Chimamanda Ngozi Adichie on Chinua Achebe and his influence on "Africa":
As a university student in the 1950s, in addition to reading
Wordsworth, Shakespeare and Coleridge, Achebe also read Joyce Carey’s
"Mister Johnson," a novel set in Nigeria, which Time magazine had named
the "best book ever written about Africa." Achebe disagreed. Not only
was the Nigerian character in the novel unrecognizable to him and his
classmates but he also detected, in the description of Nigerians, "an
undertow of uncharitableness ... a contagion of distaste, hatred, and
mockery."
There has been much written about Chinua Achebe’s "Things Fall
Apart" as a response to Mister Johnson, and one likes to think that
Achebe would have written his novel even if he had not read Cary’s.
Still, the prejudiced representation of African characters in literature
could not but have had an influence on Achebe’s development as a
writer. He would, years later, write a famous essay about the portrayal
of Africans in Joseph Conrad’s classic novel "Heart of Darkness,"
arguing not that Conrad should not have written honestly about the
racism of the time, but that Conrad failed to hold an authorial
rejection of that worldview.
The strangeness of seeing oneself distorted in literature – and
indeed of not seeing oneself at all – was part of my own childhood. I
grew up in the Nigerian university town of Nsukka in the 1980s, reading a
lot of British children’s books. My early writing mimicked the books I
was reading: all my characters were white and all my stories were set in
England. Then I read "Things Fall Apart." It was a glorious shock of
discovery, as was "Arrow of God," which I read shortly afterwards; I did
not know in a concrete way until then that people like me could exist
in literature. Here was a book that was unapologetically African, that
was achingly familiar, but that was, also, exotic because it detailed
the life of my people a hundred years before. Because I was educated in a
Nigerian system that taught me little of my pre-colonial past, because I
could not, for example, imagine with any accuracy how life had been
organized in my part of the world in 1890, Achebe’s novels became
strangely personal.
Adichie's assertions bug me. They do because she focuses on differences, which to her seem to be fundamental. Her use of the expression "unapologetically African" is problematic (it would have been less controversial is she had said used the word Nigerian even though the use of the word unapologetically would have remained a problem). Africanity doesn't exist. In fact, it has never existed. It wouldn't presumptuous to presume that Chinua Achebe is very different than his ancestors and that in fact, when he wrote Things Fall Apart he focused on his desire to be himself rather than on his Nigerianity or Africanity (although for him, being Achebe might have meant be a true Nigerian and African). What I'm trying to see is that people cleverly used Africanity to defend their individuality and unfortunately often to justify differences that reason and decency (due seldom to their lack of imagination and knowledge) cannot. The point is Achebe's greatest achievement wasn't the affirmation of an identity, but the creation of one, one, which was solely his. People who look like him or have commonalities with him don't have to embrace it, but solely to recognize and not to delegitimate. At the same time, those who do as Adichie shouldn't equate with Africanity as a way to argue that there is just the Chinua Achebe's way to show that one comes from Africa. Adichie conveniently ignores that issues of identity have plagued Africans precisely for the reason that because they is no agreement on a definition, the focus is placed on resentment, victimization, the colonizers, and the fact that Africanity means to "unapologically" be different than them and to confront their contradictions.
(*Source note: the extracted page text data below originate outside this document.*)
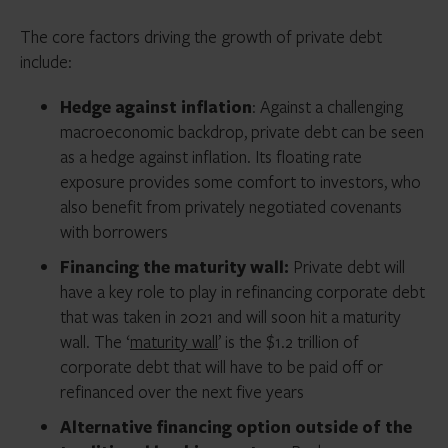
The core factors driving the growth of private debt
include:
Hedge against inflation
: Against a challenging
macroeconomic backdrop, private debt can be seen
as a hedge against inflation. Its floating rate
exposure provides some comfort to investors, who
also benefit from privately negotiated covenants
with borrowers
Financing the maturity wall:
Private debt will
have a key role to play in refinancing corporate debt
that was taken in 2021 and will soon hit a maturity
wall. The ‘
maturity wall
’ is the $1.2 trillion of
corporate debt that will have to be paid off or
refinanced over the next five years
Alternative financing option outside of the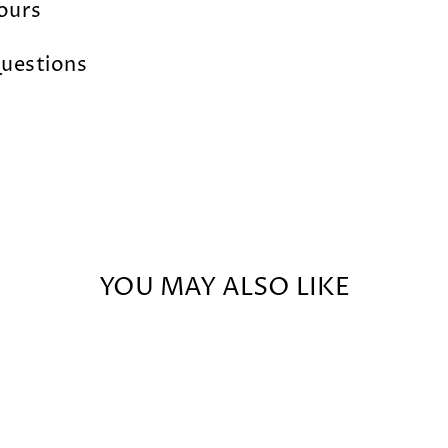
lours
uestions
YOU MAY ALSO LIKE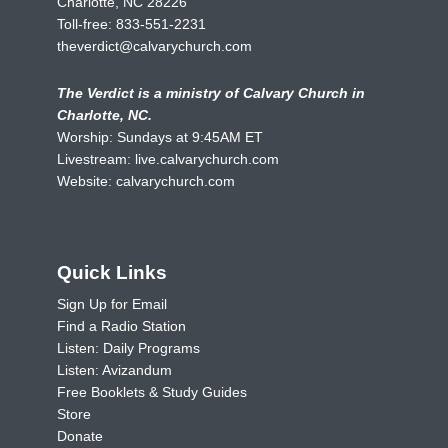
Charlotte, NC 28226
Toll-free:
833-551-2231
theverdict@calvarychurch.com
The Verdict is a ministry of Calvary Church in
Charlotte, NC.
Worship: Sundays at 9:45AM ET
Livestream:
live.calvarychurch.com
Website:
calvarychurch.com
Quick Links
Sign Up for Email
Find a Radio Station
Listen: Daily Programs
Listen: Avizandum
Free Booklets & Study Guides
Store
Donate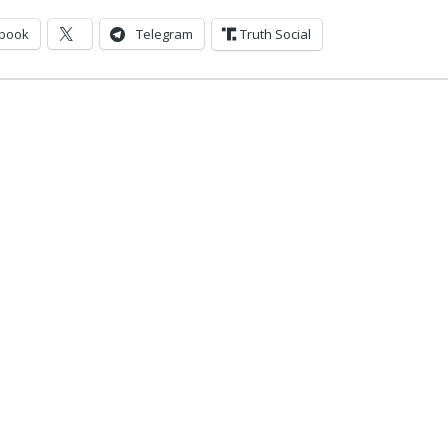
book
Telegram
Truth Social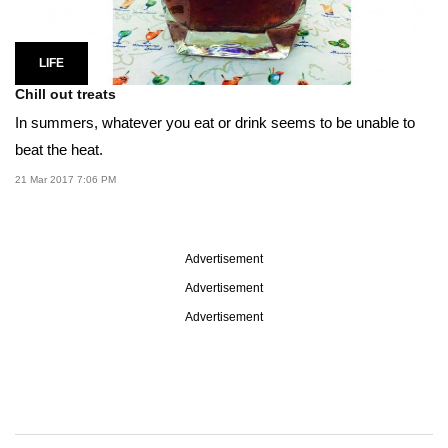
LIFE
Chill out treats
In summers, whatever you eat or drink seems to be unable to
beat the heat.
21 Mar 2017 7:06 PM
Advertisement
Advertisement
Advertisement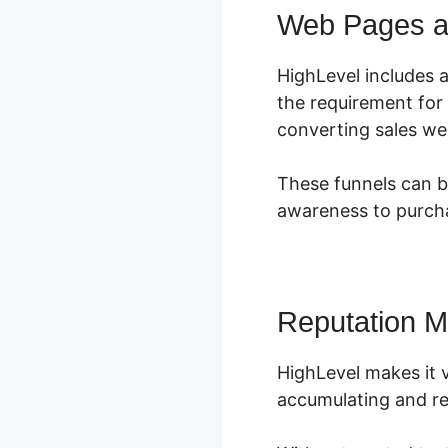
Web Pages a
HighLevel includes a
the requirement for
converting sales we
These funnels can b
awareness to purcha
Reputation 
HighLevel makes it v
accumulating and re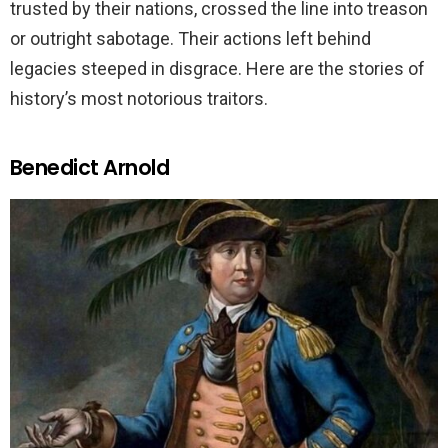
trusted by their nations, crossed the line into treason
or outright sabotage. Their actions left behind
legacies steeped in disgrace. Here are the stories of
history’s most notorious traitors.
Benedict Arnold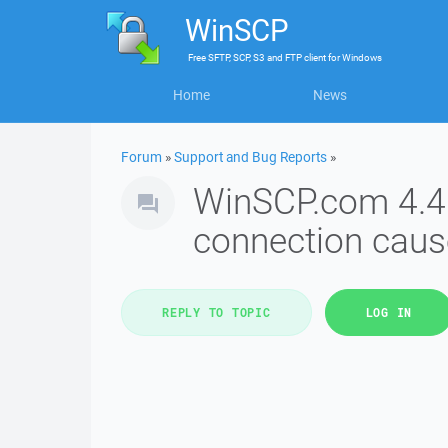
WinSCP
Free
SFTP, SCP, S3 and FTP client
for
Windows
Home
News
Forum
»
Support and Bug Reports
»
WinSCP.com 4.4: S
connection caus
REPLY TO TOPIC
LOG IN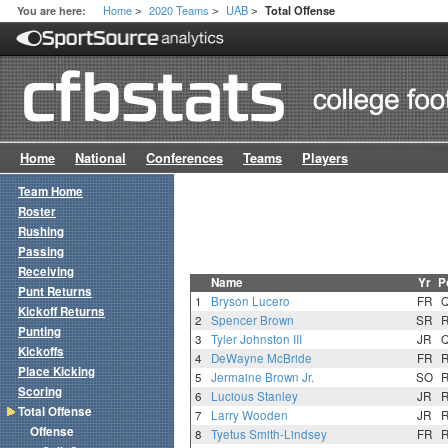
Home
2020 Teams
UAB
You are here:
Total Offense
>
>
>
Home
National
Conferences
Teams
Players
Team Home
Roster
Rushing
Passing
Receiving
Name
Yr
P
Punt Returns
1
Bryson Lucero
FR
Kickoff Returns
2
Spencer Brown
SR
Punting
3
Tyler Johnston III
JR
Kickoffs
4
DeWayne McBride
FR
Place Kicking
5
Jermaine Brown Jr.
SO
Scoring
6
Lucious Stanley
JR
Total Offense
7
Larry Wooden
JR
Offense
8
Tyetus Smith-Lindsey
FR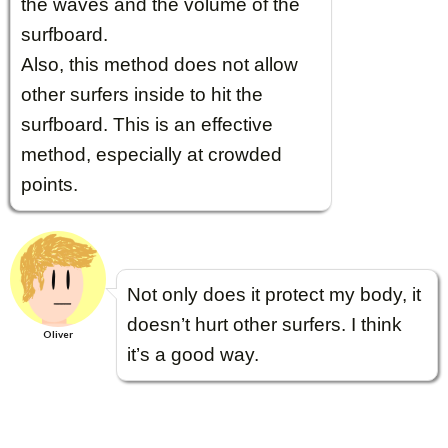
the waves and the volume of the
surfboard.
Also, this method does not allow
other surfers inside to hit the
surfboard. This is an effective
method, especially at crowded
points.
Not only does it protect my body, it
doesn’t hurt other surfers. I think
Oliver
it’s a good way.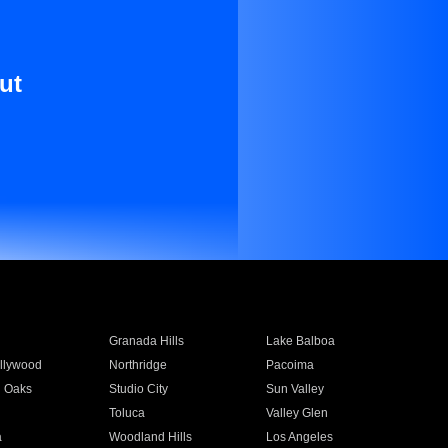
ut
Granada Hills
Lake Balboa
llywood
Northridge
Pacoima
 Oaks
Studio City
Sun Valley
Toluca
Valley Glen
a
Woodland Hills
Los Angeles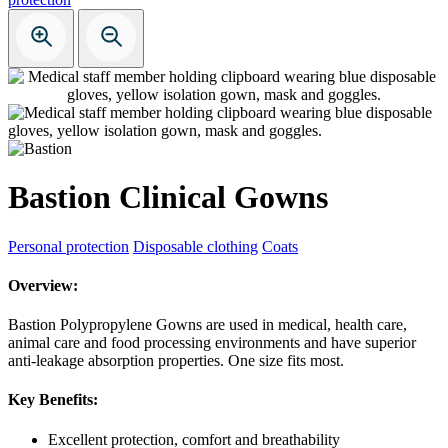
Bastion Clinical Gowns
Personal protection
Disposable clothing
Coats
Overview:
Bastion Polypropylene Gowns are used in medical, health care,
animal care and food processing environments and have superior
anti-leakage absorption properties. One size fits most.
Key Benefits:
Excellent protection, comfort and breathability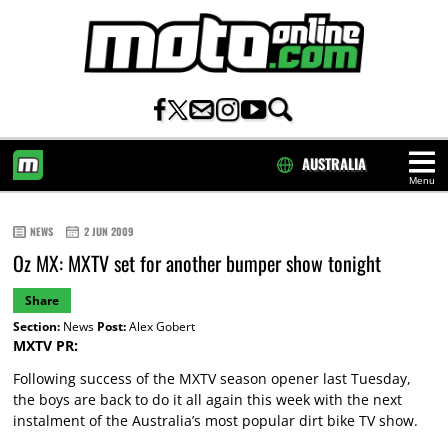
AUSTRALIA
Menu
HOME
NEWS
2 JUN 2009
Oz MX: MXTV set for another bumper show tonight
Share
Section:
News
Post:
Alex Gobert
MXTV PR:
Following success of the MXTV season opener last Tuesday,
the boys are back to do it all again this week with the next
instalment of the Australia’s most popular dirt bike TV show.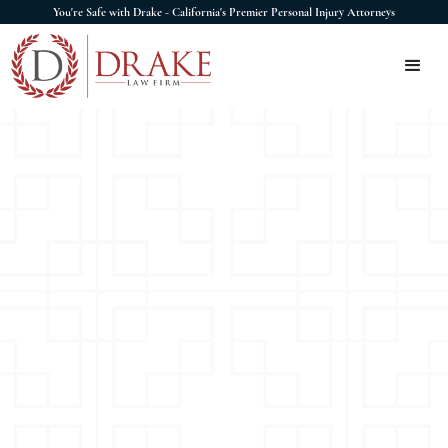
You're Safe with Drake - California's Premier Personal Injury Attorneys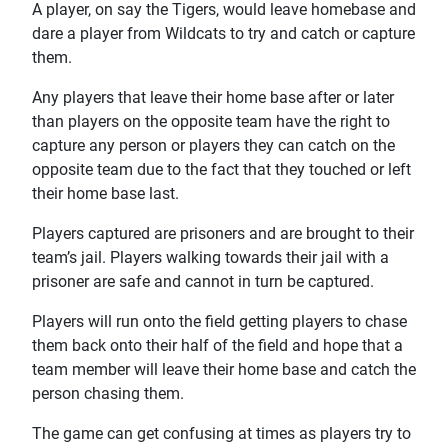
A player, on say the Tigers, would leave homebase and
dare a player from Wildcats to try and catch or capture
them.
Any players that leave their home base after or later
than players on the opposite team have the right to
capture any person or players they can catch on the
opposite team due to the fact that they touched or left
their home base last.
Players captured are prisoners and are brought to their
team’s jail. Players walking towards their jail with a
prisoner are safe and cannot in turn be captured.
Players will run onto the field getting players to chase
them back onto their half of the field and hope that a
team member will leave their home base and catch the
person chasing them.
The game can get confusing at times as players try to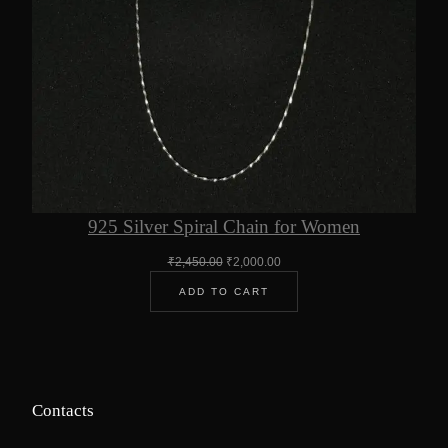
925 Silver Spiral Chain for Women
Original
Current
₹
2,450.00
₹
2,000.00
price
price
ADD TO CART
was:
is:
₹2,450.00.
₹2,000.00.
Contacts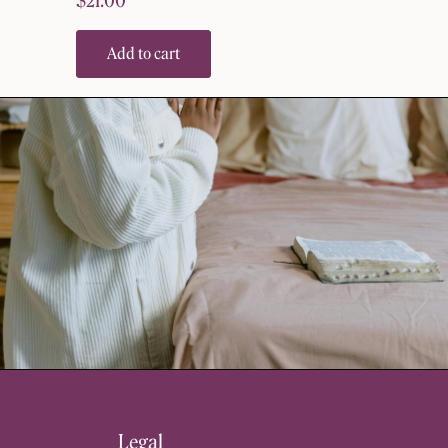
$
21.00
Add to cart
Legal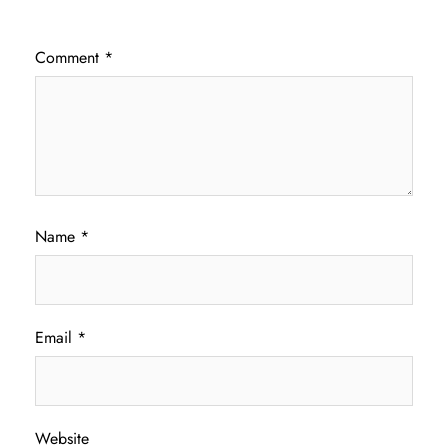
Comment
*
Name
*
Email
*
Website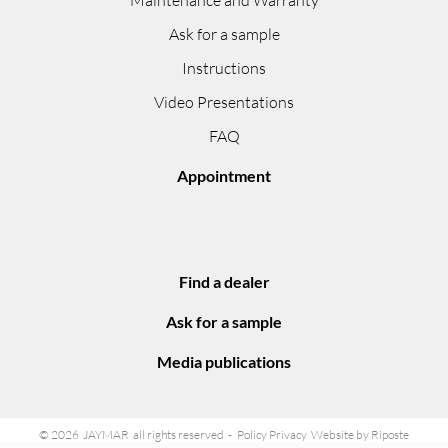
Ask for a sample
Instructions
Video Presentations
FAQ
Appointment
Find a dealer
Ask for a sample
Media publications
© 2026 JAYMAR all rights reserved
Policy Privacy
Website by Riposte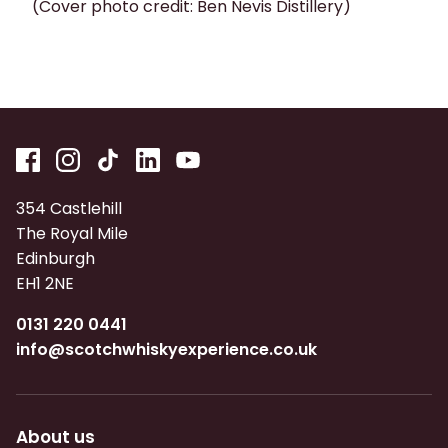
(Cover photo credit: Ben Nevis Distillery)
354 Castlehill
The Royal Mile
Edinburgh
EH1 2NE
0131 220 0441
info@scotchwhiskyexperience.co.uk
About us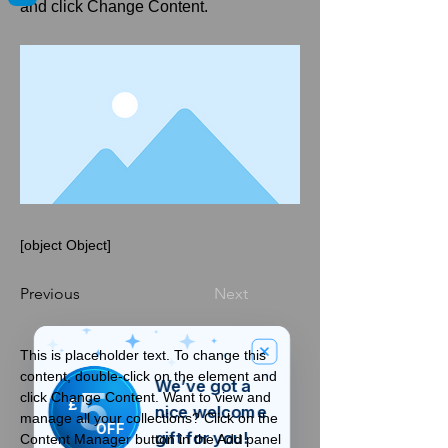
and click Change Content.
[object Object]
Previous
Next
This is placeholder text. To change this 
content, double-click on the element and 
We’ve got a
5
click Change Content. Want to view and 
£
nice welcome
manage all your collections? Click on the 
OFF
gift for you!
Content Manager button in the Add panel 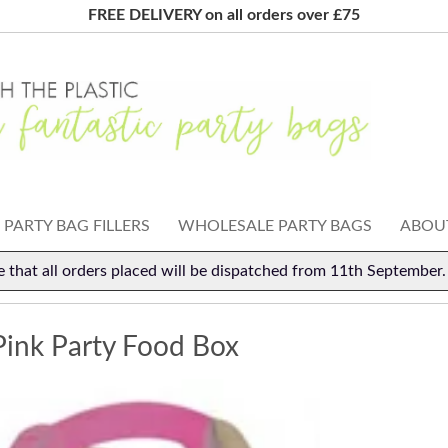
FREE DELIVERY on all orders over £75
PARTY BAG FILLERS
WHOLESALE PARTY BAGS
ABOUT
e that all orders placed will be dispatched from 11th September
Pink Party Food Box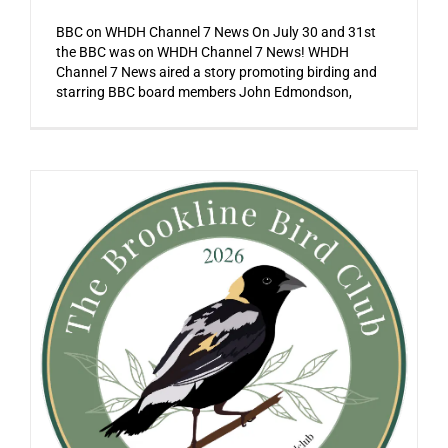
BBC on WHDH Channel 7 News On July 30 and 31st
the BBC was on WHDH Channel 7 News! WHDH
Channel 7 News aired a story promoting birding and
starring BBC board members John Edmondson,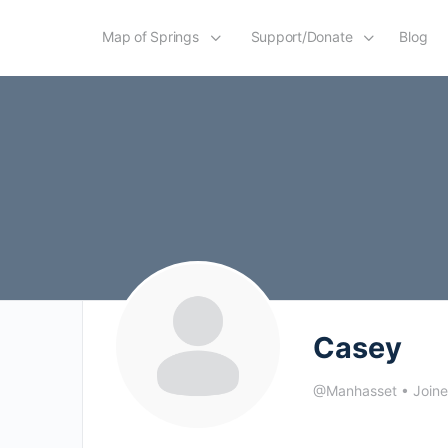
Map of Springs
Support/Donate
Blog
Casey
@Manhasset
•
Join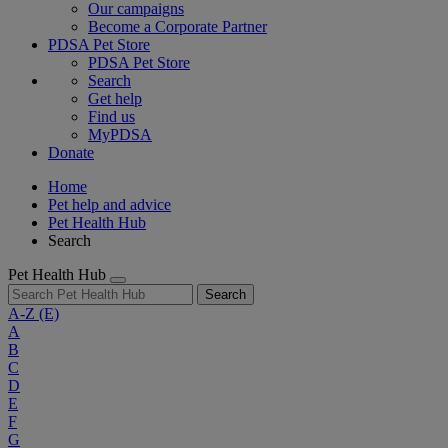
Our campaigns
Become a Corporate Partner
PDSA Pet Store
PDSA Pet Store
Search
Get help
Find us
MyPDSA
Donate
Home
Pet help and advice
Pet Health Hub
Search
Pet Health Hub
Search
A-Z
(E)
A
B
C
D
E
F
G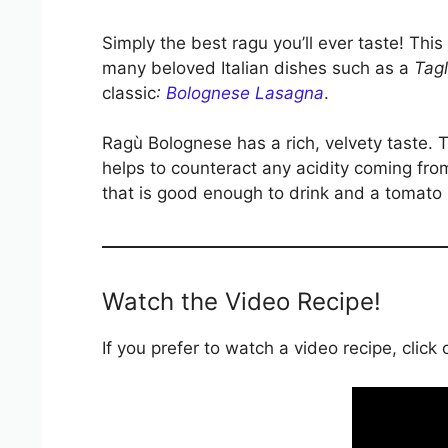
Simply the best ragu you’ll ever taste! This
many beloved Italian dishes such as a
Tagl
classic
:
Bolognese Lasagna
.
Ragù Bolognese has a rich, velvety taste.
helps to counteract any acidity coming from
that is good enough to drink and a tomato 
Watch the Video Recipe!
If you prefer to watch a video recipe, click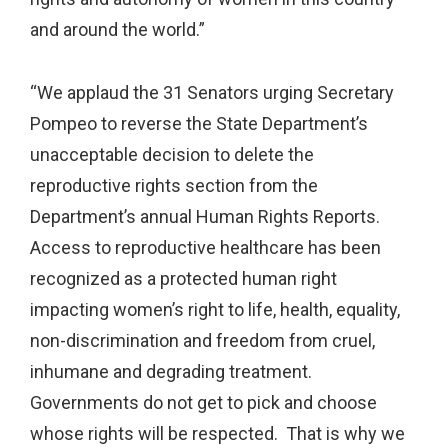
and around the world.”
“We applaud the 31 Senators urging Secretary
Pompeo to reverse the State Department’s
unacceptable decision to delete the
reproductive rights section from the
Department’s annual Human Rights Reports.
Access to reproductive healthcare has been
recognized as a protected human right
impacting women’s right to life, health, equality,
non-discrimination and freedom from cruel,
inhumane and degrading treatment.
Governments do not get to pick and choose
whose rights will be respected. That is why we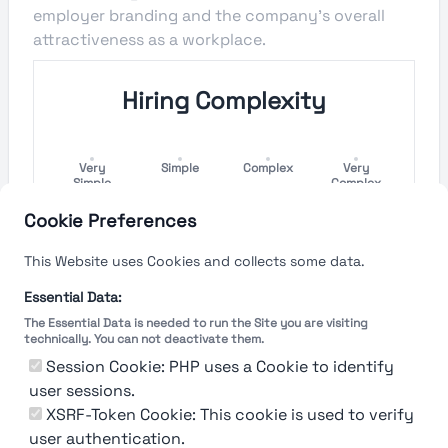
employer branding and the company's overall
attractiveness as a workplace.
Hiring Complexity
Very
Simple
Complex
Very
Simple
Complex
Cookie Preferences
Hiring Process Speed
This Website uses Cookies and collects some data.
Very
Short
Long
Very Long
Essential Data:
Short
The Essential Data is needed to run the Site you are visiting
technically. You can not deactivate them.
Session Cookie: PHP uses a Cookie to identify
user sessions.
The rating reflects both the speed and flexibility
of the company to hire a new employee
XSRF-Token Cookie: This cookie is used to verify
user authentication.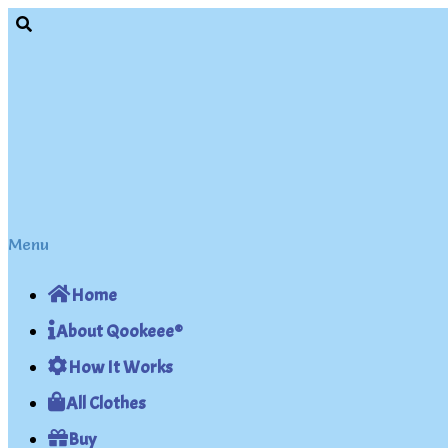
Skip
Skip
to
to
navigation
content
Menu
Home
About Qookeee®
How It Works
All Clothes
Buy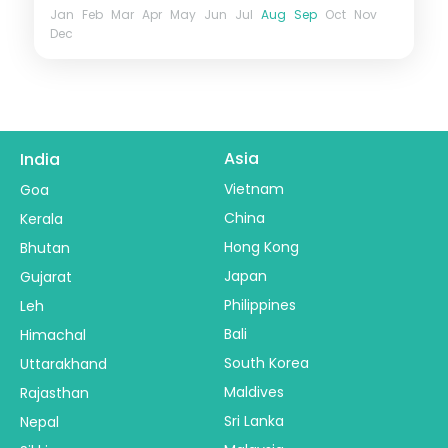
Jan
Feb
Mar
Apr
May
Jun
Jul
Aug
Sep
Oct
Nov
Dec
Asia
India
Vietnam
Goa
China
Kerala
Hong Kong
Bhutan
Japan
Gujarat
Philippines
Leh
Bali
Himachal
South Korea
Uttarakhand
Maldives
Rajasthan
Sri Lanka
Nepal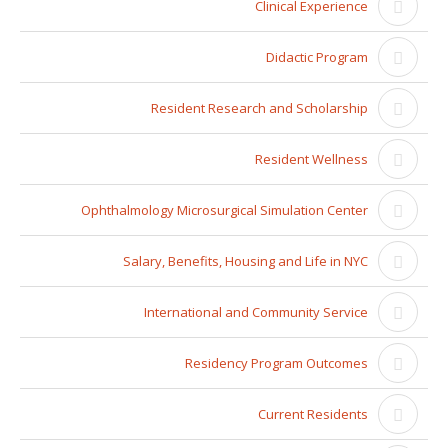
Clinical Experience
Didactic Program
Resident Research and Scholarship
Resident Wellness
Ophthalmology Microsurgical Simulation Center
Salary, Benefits, Housing and Life in NYC
International and Community Service
Residency Program Outcomes
Current Residents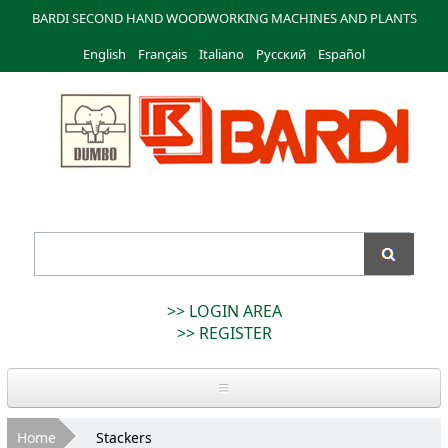
Skip to
BARDI SECOND HAND WOODWORKING MACHINES AND PLANTS
main
English
Français
content
Italiano
Русский
Español
Bardi
Macchine
>> LOGIN AREA
>> REGISTER
Home
You are here
Home
Stackers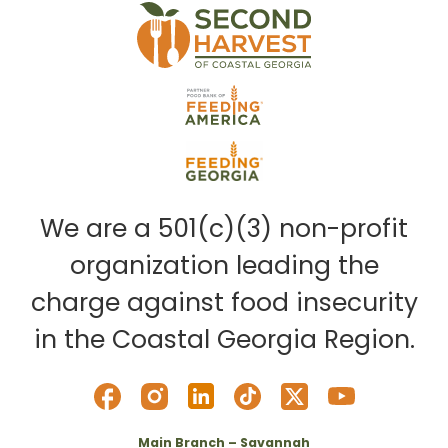
We are a 501(c)(3) non-profit
organization leading the
charge against food insecurity
in the Coastal Georgia Region.
Main Branch – Savannah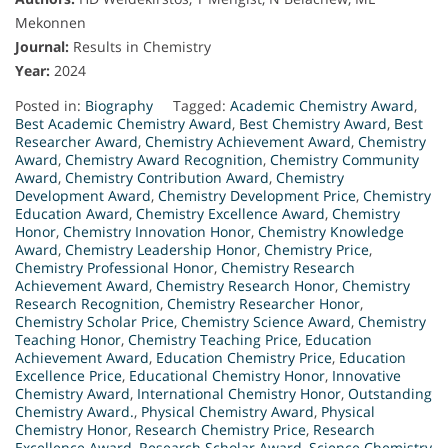
Mekonnen
Journal:
Results in Chemistry
Year:
2024
Posted in:
Biography
Tagged:
Academic Chemistry Award
,
Best Academic Chemistry Award
,
Best Chemistry Award
,
Best
Researcher Award
,
Chemistry Achievement Award
,
Chemistry
Award
,
Chemistry Award Recognition
,
Chemistry Community
Award
,
Chemistry Contribution Award
,
Chemistry
Development Award
,
Chemistry Development Price
,
Chemistry
Education Award
,
Chemistry Excellence Award
,
Chemistry
Honor
,
Chemistry Innovation Honor
,
Chemistry Knowledge
Award
,
Chemistry Leadership Honor
,
Chemistry Price
,
Chemistry Professional Honor
,
Chemistry Research
Achievement Award
,
Chemistry Research Honor
,
Chemistry
Research Recognition
,
Chemistry Researcher Honor
,
Chemistry Scholar Price
,
Chemistry Science Award
,
Chemistry
Teaching Honor
,
Chemistry Teaching Price
,
Education
Achievement Award
,
Education Chemistry Price
,
Education
Excellence Price
,
Educational Chemistry Honor
,
Innovative
Chemistry Award
,
International Chemistry Honor
,
Outstanding
Chemistry Award.
,
Physical Chemistry Award
,
Physical
Chemistry Honor
,
Research Chemistry Price
,
Research
Excellence Award
,
Research Scholar Award
,
Science Chemistry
The reason why I have argued that there is not such a thing as "African literature" or even as "African writer" is simply those popular and narrow categories don't mean anything. I have the strong suspicion that writers from the continent have too many essential differences to be put in one narrow categories and that when they are not ideologues or marketers would acknowledge that neither their nationality nor the fact that they are from a vast and heterogeneous continent defines their writing.